Before you read this, it’s my duty to issue you with a stern warning.
If you read this article, you might decide to quit your job.
So… consider yourself warned, ok? Now read on, if you dare.
It’s the end of the year and a time of reflection. Some of us will feel lucky to have made it through the past 12 months intact, while others might be riding high on the buzz of achievement. Which one are you?
My question to you is: If you didn’t achieve what you wanted last year, well… just how long are you going to wait?
There are two problems to overcome when we know we’re not fulfilling our potential at work. The first is knowing when it’s time to make a break, and the second is gathering the confidence to do so.
Here are five signs that it’s time to move on.
- Our job is eating our soul.
To the sufferers, this one will barely require explanation. When our job is eating our soul, the feeling is both palpable and unmistakable. Instead of going to work to expand, live large and fulfil our potential, we feel a sensation of ‘shrinking’ back into ourselves. Perhaps we put walls up to repel the effects of a bad organisational culture, or maybe it’s that sensation of work reducing us to a shell of our former selves. In any case, when work is eating our soul it’s time to pack our bags.
- Our leadership is being squashed.
You know the feeling. Whenever we step up in leadership, we get squashed – put back in our box and knocked back down to our lowly rung on the corporate ladder.

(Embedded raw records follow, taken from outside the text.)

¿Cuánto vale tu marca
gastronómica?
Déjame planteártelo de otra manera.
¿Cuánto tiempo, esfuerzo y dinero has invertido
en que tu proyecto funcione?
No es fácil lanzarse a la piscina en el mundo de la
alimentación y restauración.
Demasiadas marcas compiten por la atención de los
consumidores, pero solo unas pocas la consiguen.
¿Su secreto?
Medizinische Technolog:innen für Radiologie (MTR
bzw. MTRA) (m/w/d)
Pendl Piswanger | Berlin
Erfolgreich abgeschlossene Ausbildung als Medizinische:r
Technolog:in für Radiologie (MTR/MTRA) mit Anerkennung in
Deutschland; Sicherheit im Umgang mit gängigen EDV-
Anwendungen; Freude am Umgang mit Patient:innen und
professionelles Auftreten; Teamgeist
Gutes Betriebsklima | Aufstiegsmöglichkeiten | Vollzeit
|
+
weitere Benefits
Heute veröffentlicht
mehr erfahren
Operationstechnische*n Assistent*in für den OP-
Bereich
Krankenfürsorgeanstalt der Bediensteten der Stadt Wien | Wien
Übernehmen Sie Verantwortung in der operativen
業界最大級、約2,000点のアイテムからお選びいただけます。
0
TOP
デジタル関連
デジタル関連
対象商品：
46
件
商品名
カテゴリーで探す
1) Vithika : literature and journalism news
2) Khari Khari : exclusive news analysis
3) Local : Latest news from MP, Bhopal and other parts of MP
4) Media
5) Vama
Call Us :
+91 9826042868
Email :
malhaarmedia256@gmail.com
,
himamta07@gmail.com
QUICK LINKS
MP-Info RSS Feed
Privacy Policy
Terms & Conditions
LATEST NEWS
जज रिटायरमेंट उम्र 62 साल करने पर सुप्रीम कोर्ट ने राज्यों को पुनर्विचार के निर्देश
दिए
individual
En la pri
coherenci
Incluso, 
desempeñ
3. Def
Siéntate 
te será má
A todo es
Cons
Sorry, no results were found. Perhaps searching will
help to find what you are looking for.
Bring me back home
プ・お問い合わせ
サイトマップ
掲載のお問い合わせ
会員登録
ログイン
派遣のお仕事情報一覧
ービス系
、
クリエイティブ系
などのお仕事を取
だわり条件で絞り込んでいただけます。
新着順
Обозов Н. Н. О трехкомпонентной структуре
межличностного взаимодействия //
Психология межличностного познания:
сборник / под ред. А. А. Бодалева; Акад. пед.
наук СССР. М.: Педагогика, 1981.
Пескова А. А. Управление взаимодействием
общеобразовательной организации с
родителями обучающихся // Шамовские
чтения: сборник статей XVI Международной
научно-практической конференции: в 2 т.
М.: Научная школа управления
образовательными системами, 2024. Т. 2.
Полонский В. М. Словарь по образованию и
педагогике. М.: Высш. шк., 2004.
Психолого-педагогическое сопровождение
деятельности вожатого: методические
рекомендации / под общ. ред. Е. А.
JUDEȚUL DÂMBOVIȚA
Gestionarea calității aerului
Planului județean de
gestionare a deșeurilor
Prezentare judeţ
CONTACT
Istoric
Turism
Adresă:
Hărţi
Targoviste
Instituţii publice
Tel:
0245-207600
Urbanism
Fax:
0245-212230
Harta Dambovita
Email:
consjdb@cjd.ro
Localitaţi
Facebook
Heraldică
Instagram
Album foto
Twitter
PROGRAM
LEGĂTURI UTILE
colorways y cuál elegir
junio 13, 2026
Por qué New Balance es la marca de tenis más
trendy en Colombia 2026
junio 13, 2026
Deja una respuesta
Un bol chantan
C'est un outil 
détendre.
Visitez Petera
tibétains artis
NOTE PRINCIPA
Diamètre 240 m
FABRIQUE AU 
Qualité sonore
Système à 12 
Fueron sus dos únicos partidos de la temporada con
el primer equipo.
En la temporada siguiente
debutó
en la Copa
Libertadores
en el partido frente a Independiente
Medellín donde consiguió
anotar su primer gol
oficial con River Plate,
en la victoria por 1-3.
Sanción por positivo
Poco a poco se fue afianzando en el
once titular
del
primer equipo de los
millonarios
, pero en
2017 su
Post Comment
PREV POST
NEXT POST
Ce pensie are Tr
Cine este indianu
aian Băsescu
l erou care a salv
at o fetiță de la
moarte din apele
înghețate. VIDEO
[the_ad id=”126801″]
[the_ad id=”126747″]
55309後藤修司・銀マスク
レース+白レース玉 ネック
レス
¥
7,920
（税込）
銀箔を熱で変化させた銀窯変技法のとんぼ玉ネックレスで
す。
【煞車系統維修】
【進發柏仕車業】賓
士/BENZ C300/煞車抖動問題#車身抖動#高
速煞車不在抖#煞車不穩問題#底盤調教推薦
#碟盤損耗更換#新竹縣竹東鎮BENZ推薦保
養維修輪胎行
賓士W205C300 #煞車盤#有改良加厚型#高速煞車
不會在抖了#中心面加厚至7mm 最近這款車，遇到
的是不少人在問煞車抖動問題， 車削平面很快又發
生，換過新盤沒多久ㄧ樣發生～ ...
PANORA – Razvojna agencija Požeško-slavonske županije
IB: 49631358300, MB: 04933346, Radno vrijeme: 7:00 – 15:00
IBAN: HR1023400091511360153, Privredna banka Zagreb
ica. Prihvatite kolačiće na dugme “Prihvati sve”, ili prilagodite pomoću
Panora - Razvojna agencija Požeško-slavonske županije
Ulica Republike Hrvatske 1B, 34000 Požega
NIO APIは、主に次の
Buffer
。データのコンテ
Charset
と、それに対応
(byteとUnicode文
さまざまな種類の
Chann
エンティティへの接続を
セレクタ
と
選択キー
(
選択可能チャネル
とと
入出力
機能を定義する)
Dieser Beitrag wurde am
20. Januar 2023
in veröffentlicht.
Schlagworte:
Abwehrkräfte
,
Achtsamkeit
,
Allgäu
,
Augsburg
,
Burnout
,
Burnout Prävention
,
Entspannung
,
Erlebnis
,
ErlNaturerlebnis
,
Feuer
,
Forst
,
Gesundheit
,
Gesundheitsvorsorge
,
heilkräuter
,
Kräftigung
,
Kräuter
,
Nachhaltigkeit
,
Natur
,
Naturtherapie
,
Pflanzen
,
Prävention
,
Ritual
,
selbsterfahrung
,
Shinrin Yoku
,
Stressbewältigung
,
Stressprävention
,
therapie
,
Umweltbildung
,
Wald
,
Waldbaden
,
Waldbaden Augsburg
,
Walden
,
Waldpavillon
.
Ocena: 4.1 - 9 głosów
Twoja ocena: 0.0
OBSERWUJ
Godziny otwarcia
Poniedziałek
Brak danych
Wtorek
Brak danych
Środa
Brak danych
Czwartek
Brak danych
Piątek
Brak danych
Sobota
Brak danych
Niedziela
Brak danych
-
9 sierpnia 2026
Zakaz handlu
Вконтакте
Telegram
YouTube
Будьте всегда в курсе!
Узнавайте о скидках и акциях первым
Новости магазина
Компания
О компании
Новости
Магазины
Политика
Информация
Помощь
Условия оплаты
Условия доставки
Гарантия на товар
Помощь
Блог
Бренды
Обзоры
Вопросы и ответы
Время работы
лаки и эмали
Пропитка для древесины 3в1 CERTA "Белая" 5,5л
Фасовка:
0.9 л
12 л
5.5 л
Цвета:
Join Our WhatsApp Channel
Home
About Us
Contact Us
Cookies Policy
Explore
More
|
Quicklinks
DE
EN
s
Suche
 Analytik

Our ideas fall on deaf ears, other leaders take credit for our work, nothing gets implemented because nobody can make decisions and we’re constantly told all the reasons why change can’t happen. If we’re ready to lead positive change but our organisational environment doesn’t allow it, then we owe it to ourselves to find one that does. It’s time to move forward and shine.
- It’s a psychologically unhealthy workplace.
When going to work makes us constantly sad, angry, depressed, anxious or stressed, it’s time to get out. Psychologically unhealthy workplaces are ones where we don’t feel safe to uphold our standards, speak our mind, offer our best contributions and make an impact. It could be a workplace bully who is not being managed, poor leadership behaviours allowed to run riot or a culture of putdowns being acceptable. Do we really need to hit rock bottom before we decide to make a change? We only live once. How many more days will we spend compromising our psychological health?
- It’s affecting our physical health.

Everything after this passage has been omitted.